Благочестивая ревность Святителя иногда доходила до того, что он, во время общественных бедствий, назначал особые посты. Без сомнения, такая ревность и такие обличения свт. Тихона многим не нравились, и навлекали на него разные клеветы и неприятности, особенно со стороны воронежского купечества. Один из келейников Святителя передает, что, живя в Задонске, свт. Тихон выражал свое недовольство на тогдашнее воронежское купечество. "Я вам лично скажу, – писал келейник, – что мне покойный епископ Тихон сказал: "Эй страшное слово". Можно думать, что Святитель, сам любя милосердие, побуждал к тому и воронежских купцов, но они, отказываясь от благотворительности, и терпя обличение от своего архипастыря в скупости и немилосердии, не скупились оскорблять его своим злоречием и клеветами.
Действуя на свою паству словом, святитель Тихон, в то же время, действовал на нее и своим примером. Прежде всего, он являл собой доблестного подвижника в служении на благо ближних.

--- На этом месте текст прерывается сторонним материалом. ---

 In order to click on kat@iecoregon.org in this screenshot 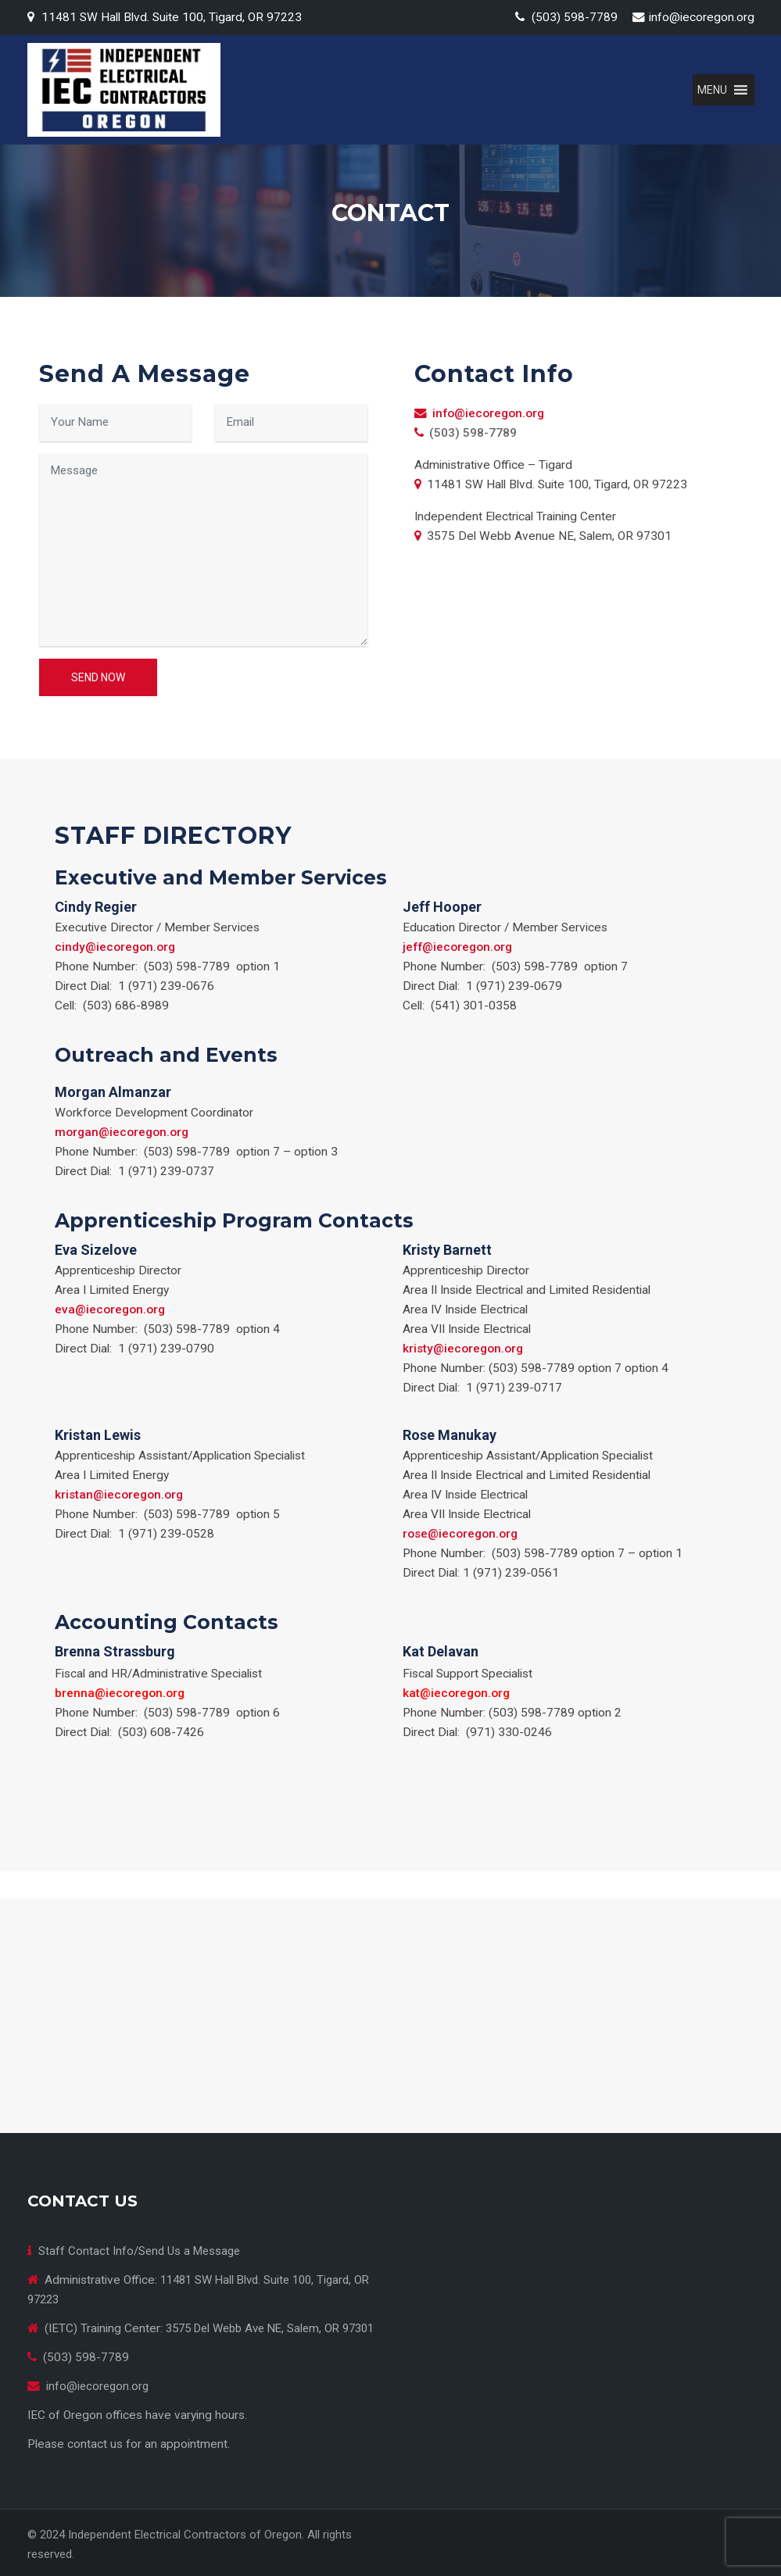 , I will do `click(456, 1693)`.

Несмотря на свои недуги, он, со всей неутомимостью, с неослабным усердием занимался исполнением своих обязанностей. Весь день он всецело посвящал трудам по епархии. Утром, обыкновенно занимался рассматриванием епархиальных дел, разбирал их с возможным беспристрастием, с живейшим участием выслушивал просьбы и жалобы просителей и судил виновных. После обеда и краткого отдыха, занимался почти всегда до полночи сочинением поучений, наставлений и увещаний к народу. Вместо отдыха читал писания св. отцов, и преимущественно св. Златоуста. Менее всего тратил время на беседы с посетителями. Если же и приходилось иногда беседовать, – в таком случае разговоры его состояли из нравоучительных размышлений и советов.

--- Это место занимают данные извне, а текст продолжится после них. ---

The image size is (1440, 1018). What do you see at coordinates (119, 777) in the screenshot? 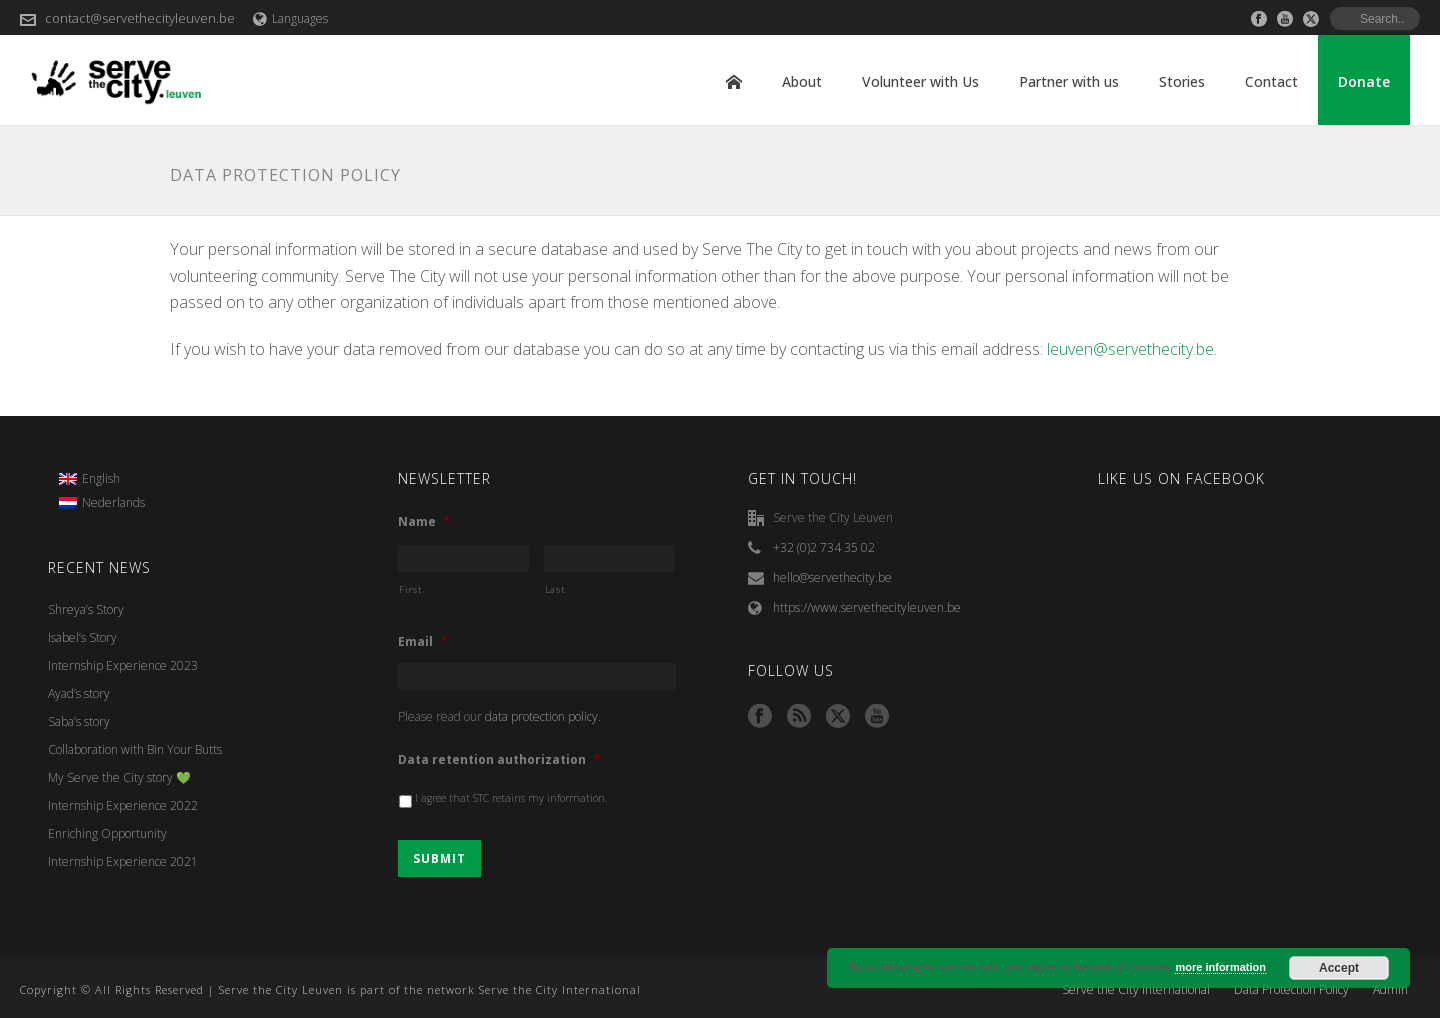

Такое внимание и такая распорядительность по всем отраслям епархиального управления, такая заботливость об образовании духовенства и просвещении народа, несмотря на расстроенное состояние здоровья святителя Тихона, – ясно свидетельствуют о великой ревности его ко благу своей паствы!
Но особенно были поучительны для народа его дела благотворительности и умиротворения враждующих. Для людей бедных и нищих к нему всегда был свободный доступ, и никто не уходил от него без помощи. Нищих он наделял, бедным помогал, скорбящих утешал. Не довольствуясь частым приниманием нищих в своем доме, Святитель имел еще обыкновение каждый праздник Пасхи, Рождества Христова, в неделю сыропостную и в другие заговенные дни, рассылать понескольку денег в богадельни, в остроги, и к другим заключенным. Иногда же, переодевшись в простое монашеское платье, по вечерам в помянутые дни, сам приезжал в жилища заключенных, как бы посланный от архиерея, и, подавая милостыню, предлагал при этом словесные утешения, увещания к терпению и разные наставления. Когда по сладковесным его увещаниям, или по народному слуху, его стали узнавать, он, не прекращая милостыни, прекращал свои личные посещения, вместо себя посылая кого-нибудь из своих монахов.